The occurrence of audiovestibular dysfunction is more frequent in GCA cases than in PMR [19]. Elderly patients and patients with isolated PMR who present with new onset of audiovestibular symptoms, particularly SNHL, have a high-indexed of suspicion of underlying GCA and should be considered for treatment with glucocorticoids which should be started promptly [20,21]; treatment need not to be withheld while awaiting the performance or the results of the biopsy.

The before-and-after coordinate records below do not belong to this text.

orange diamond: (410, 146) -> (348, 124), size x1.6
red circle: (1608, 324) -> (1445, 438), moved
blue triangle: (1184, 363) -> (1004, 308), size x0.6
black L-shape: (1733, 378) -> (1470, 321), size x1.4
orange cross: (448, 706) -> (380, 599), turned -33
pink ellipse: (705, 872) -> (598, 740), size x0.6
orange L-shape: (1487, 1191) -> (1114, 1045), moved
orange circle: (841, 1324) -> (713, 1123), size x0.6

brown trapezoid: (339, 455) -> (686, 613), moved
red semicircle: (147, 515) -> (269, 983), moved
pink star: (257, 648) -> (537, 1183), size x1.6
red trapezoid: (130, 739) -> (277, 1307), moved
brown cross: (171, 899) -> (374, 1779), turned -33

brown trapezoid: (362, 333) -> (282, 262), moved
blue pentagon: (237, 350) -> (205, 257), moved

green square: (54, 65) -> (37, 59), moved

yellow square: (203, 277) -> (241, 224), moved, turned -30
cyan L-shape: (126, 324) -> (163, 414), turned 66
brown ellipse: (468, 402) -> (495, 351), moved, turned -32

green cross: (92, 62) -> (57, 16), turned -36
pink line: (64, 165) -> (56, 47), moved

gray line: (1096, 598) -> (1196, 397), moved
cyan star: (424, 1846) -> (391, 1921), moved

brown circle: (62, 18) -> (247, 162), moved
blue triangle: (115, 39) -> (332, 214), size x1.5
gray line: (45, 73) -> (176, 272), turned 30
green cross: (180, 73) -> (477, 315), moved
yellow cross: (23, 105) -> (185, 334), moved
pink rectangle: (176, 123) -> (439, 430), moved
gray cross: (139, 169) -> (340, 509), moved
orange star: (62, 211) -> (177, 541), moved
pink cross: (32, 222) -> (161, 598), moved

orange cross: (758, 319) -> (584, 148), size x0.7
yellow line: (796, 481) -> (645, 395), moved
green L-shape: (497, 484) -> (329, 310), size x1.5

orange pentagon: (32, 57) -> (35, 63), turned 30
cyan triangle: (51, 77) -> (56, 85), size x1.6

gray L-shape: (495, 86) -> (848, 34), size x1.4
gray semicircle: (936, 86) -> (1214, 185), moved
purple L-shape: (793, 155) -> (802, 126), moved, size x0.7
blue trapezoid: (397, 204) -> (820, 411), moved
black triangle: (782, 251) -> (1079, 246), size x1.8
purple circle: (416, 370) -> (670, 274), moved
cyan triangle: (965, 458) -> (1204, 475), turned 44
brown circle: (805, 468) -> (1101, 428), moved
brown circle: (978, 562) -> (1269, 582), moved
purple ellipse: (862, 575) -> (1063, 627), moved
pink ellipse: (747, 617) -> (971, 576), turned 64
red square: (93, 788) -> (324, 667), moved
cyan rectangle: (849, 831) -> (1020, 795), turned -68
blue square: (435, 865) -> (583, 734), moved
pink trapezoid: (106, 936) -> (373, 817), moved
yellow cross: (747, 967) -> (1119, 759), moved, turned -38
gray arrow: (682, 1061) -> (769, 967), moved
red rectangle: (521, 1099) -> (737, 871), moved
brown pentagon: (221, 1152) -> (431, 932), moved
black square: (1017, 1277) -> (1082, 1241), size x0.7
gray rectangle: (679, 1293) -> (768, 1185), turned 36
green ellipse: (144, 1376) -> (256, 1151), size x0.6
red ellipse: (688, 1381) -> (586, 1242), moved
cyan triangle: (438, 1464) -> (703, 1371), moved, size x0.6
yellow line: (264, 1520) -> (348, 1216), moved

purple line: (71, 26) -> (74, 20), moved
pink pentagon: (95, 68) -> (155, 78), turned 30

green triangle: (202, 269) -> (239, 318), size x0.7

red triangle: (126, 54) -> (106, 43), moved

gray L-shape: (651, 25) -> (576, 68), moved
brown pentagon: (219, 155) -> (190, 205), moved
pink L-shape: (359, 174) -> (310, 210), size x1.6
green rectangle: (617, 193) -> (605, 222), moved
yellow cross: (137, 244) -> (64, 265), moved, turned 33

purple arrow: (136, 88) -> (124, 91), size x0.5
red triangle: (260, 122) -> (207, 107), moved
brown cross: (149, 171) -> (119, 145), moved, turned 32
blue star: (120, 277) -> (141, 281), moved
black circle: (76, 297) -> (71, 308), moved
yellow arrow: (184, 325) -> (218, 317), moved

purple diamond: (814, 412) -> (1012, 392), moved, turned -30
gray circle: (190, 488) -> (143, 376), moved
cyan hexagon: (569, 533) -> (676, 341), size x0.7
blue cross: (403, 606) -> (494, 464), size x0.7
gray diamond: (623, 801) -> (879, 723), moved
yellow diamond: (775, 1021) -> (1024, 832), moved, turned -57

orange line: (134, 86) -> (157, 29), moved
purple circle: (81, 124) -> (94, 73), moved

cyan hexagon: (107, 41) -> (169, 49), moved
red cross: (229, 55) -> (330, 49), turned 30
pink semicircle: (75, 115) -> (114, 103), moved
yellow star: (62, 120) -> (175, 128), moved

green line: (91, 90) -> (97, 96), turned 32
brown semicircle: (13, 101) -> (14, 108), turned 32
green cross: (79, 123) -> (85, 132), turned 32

If the temporal or other artery biopsies prove insignificant for any evidence of inflammatory vasculitis but the clinical suspicion of GCA still remains high, the glucocorticoid treatment should be continued [22].

Conclusions

This case illustrated the importance of paying serious attention to SNHL in elderly patients since it may be a presenting feature of GCA. Clinicians must be updated of this possibility because in addition to permanent hearing loss, early recognition may also help prevent other dire complications such blindness, stroke, and aortic dissection.